The area is a good fishery. Trout, reds, gag grouper and tarpon(come summer time). As far as offshore goes. Its a lot of trolling stretch 25's and knowing the right places to do so. The cobia do show up around that time, but its hard to target them that far east. Your best bet would be huge trout and reds on the flats. April is one of the best times to drift the flats near there and Lanark. Popping cork with what ever soft bait you like will produce. Spend time setting up good drifts near the sand/breaker bars east of dog island and west of alligator point. Good luck. If you still have a choice, I would look into Cape San Blas and Port St.Joe area, they have better bottom fishing and still great flats fishing, actually my personal opinion is both are better in Cape/St. Joe. Tight Lines.


----------



## seachaser (Jan 8, 2009)

thanks for all info do not have choice at this point have rented house on water in lanark,so sounds like im in the right area. is there any area to catch bait that is better than the next.


----------



## TCGrimsley (Apr 10, 2009)

Hey, finally can post about my home turf!!! Okay if you want to catch fish and not go fishing, use a medium action rod, spinning reel, with white stren braid.

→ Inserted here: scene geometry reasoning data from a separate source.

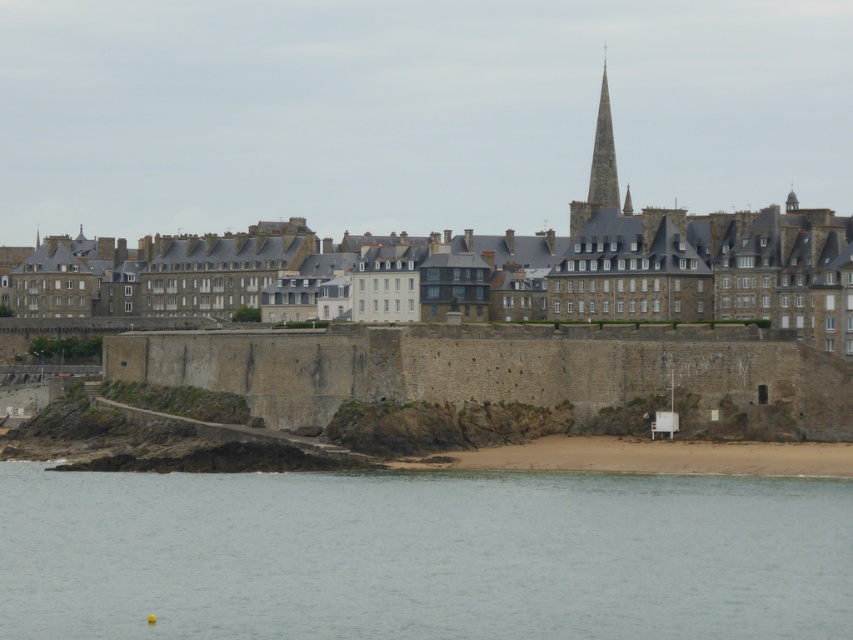 Question: Which of the following is the closest to the observer?

Choices:
 (A) coord(744,216)
 (B) coord(602,67)

Answer: (A)

Question: Observing the image, what is the correct spatial positioning of clear water at lower center in reference to smooth stone spire at center?

Choices:
 (A) below
 (B) above

Answer: (A)

Question: Which point appears closest to the camera in this image?

Choices:
 (A) (160, 236)
 (B) (573, 624)

Answer: (B)

Question: Which of the following is the closest to the observer?

Choices:
 (A) stone wall at center
 (B) smooth stone spire at center
 (C) clear water at lower center

Answer: (C)

Question: Is clear water at lower center smaller than stone wall at center?

Choices:
 (A) no
 (B) yes

Answer: (B)

Question: Can you confirm if clear water at lower center is positioned above stone wall at center?

Choices:
 (A) yes
 (B) no

Answer: (B) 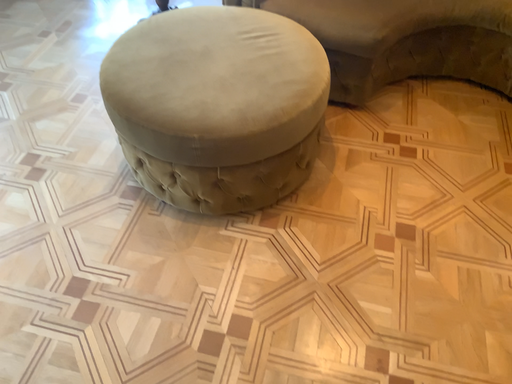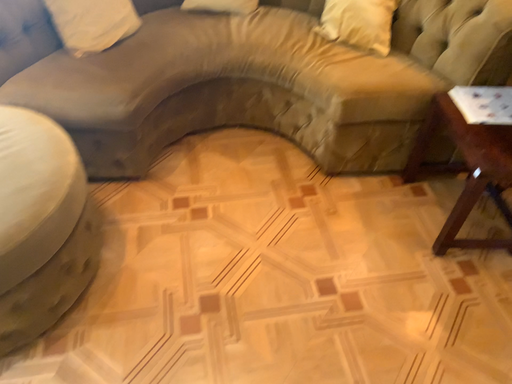 Question: How did the camera likely rotate when shooting the video?

Choices:
 (A) rotated left
 (B) rotated right

Answer: (B)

Use about 2-3 feet of 20-25 lb fluorocarbon leader with a uni knot. use a 1/8th oz to 1/4 oz red or yellow jighead, sometimes a white jighead will work. Get a bucket of 3" new penny gulp shrimp, or the blood red ones, if the water is really red, use the blood red one. Alligator shoals is going to be your best bet for reds, trout, and other fish. Get out at the butt crack of dawn, and cast as far as you can. do not use a popping cork!!!! big mistake for that area! Use a fast jigging retrieve, popping your rod tip up and down short and fast, almost violent, and do not stop reeling while doing this! Tell me how it goes. If you want offshore, you have Yamaha reef, and the "K" tower all within reach, and they are both proven fish grounds. Yamaha reef alot of times you can't keep the AJ's off your hook!

I also think the Black drum and starting their big run in apalachicola bay. Try bottom fishing underneath the apalachicola bridge. use only live shrimp!


----------



## seachaser (Jan 8, 2009)

thanks for your post I cant wait to get down and start fishing.Have all thing you talked about now will see if i know how to put fish in boat.Will post pictures when im back.


----------